┌──
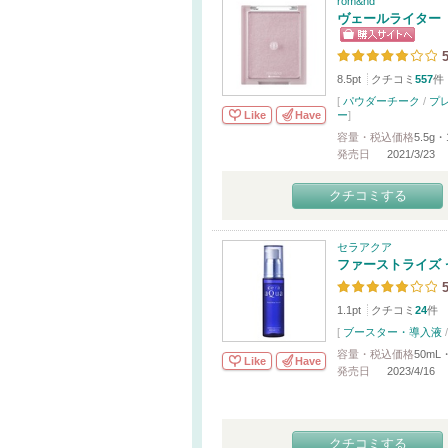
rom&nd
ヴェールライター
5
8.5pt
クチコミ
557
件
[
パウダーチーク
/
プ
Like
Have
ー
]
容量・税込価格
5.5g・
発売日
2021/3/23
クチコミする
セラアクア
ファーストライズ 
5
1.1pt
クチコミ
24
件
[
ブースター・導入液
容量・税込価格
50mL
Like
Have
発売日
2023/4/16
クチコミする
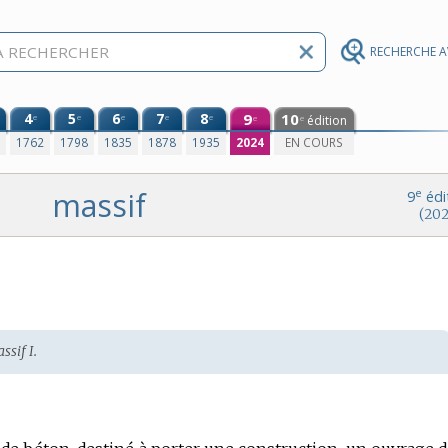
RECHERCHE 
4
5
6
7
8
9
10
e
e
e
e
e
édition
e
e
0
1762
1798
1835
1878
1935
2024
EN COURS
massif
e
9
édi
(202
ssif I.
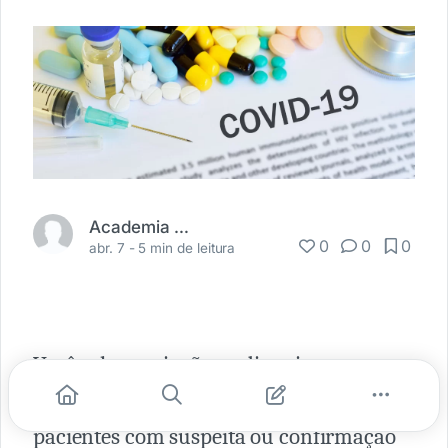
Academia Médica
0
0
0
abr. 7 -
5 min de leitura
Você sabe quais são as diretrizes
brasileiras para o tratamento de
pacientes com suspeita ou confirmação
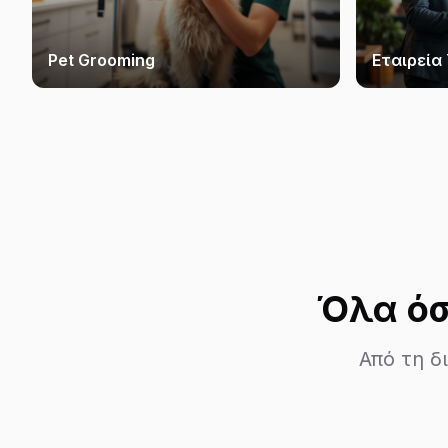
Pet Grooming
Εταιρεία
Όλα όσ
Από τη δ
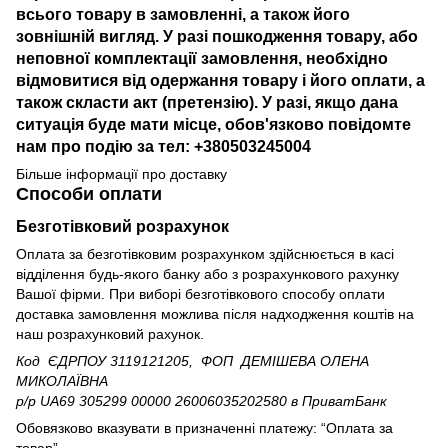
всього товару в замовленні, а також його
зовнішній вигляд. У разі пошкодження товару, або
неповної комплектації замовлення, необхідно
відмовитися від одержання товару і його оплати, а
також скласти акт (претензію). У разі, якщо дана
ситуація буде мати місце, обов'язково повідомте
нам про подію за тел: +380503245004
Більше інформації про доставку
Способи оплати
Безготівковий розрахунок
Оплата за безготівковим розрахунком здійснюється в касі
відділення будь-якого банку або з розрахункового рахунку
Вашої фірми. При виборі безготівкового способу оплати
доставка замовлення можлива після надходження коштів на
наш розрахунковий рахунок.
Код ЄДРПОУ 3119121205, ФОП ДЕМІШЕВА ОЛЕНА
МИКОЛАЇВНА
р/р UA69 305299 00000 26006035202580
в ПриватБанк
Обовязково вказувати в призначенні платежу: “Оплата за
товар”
└──
Each line above should be written out again exactly, without any image.

Solution below ->
rom&nd
ヴェールライター
5
8.5pt
クチコミ
557
件
[
パウダーチーク
/
プ
Like
Have
ー
]
容量・税込価格
5.5g・
発売日
2021/3/23
クチコミする
セラアクア
ファーストライズ 
5
1.1pt
クチコミ
24
件
[
ブースター・導入液
容量・税込価格
50mL
Like
Have
発売日
2023/4/16
クチコミする
RECHERCHE 
4
5
6
7
8
9
10
e
e
e
e
e
édition
e
e
0
1762
1798
1835
1878
1935
2024
EN COURS
massif
e
9
édi
(202
ssif I.
Academia Médica
0
0
0
abr. 7 -
5 min de leitura
Você sabe quais são as diretrizes
brasileiras para o tratamento de
pacientes com suspeita ou confirmação
Pet Grooming
Εταιρεία
Όλα όσ
Από τη δ
всього товару в замовленні, а також його
зовнішній вигляд. У разі пошкодження товару, або
неповної комплектації замовлення, необхідно
відмовитися від одержання товару і його оплати, а
також скласти акт (претензію). У разі, якщо дана
ситуація буде мати місце, обов'язково повідомте
нам про подію за тел: +380503245004
Більше інформації про доставку
Способи оплати
Безготівковий розрахунок
Оплата за безготівковим розрахунком здійснюється в касі
відділення будь-якого банку або з розрахункового рахунку
Вашої фірми. При виборі безготівкового способу оплати
доставка замовлення можлива після надходження коштів на
наш розрахунковий рахунок.
Код ЄДРПОУ 3119121205, ФОП ДЕМІШЕВА ОЛЕНА
МИКОЛАЇВНА
р/р UA69 305299 00000 26006035202580
в ПриватБанк
Обовязково вказувати в призначенні платежу: “Оплата за
товар”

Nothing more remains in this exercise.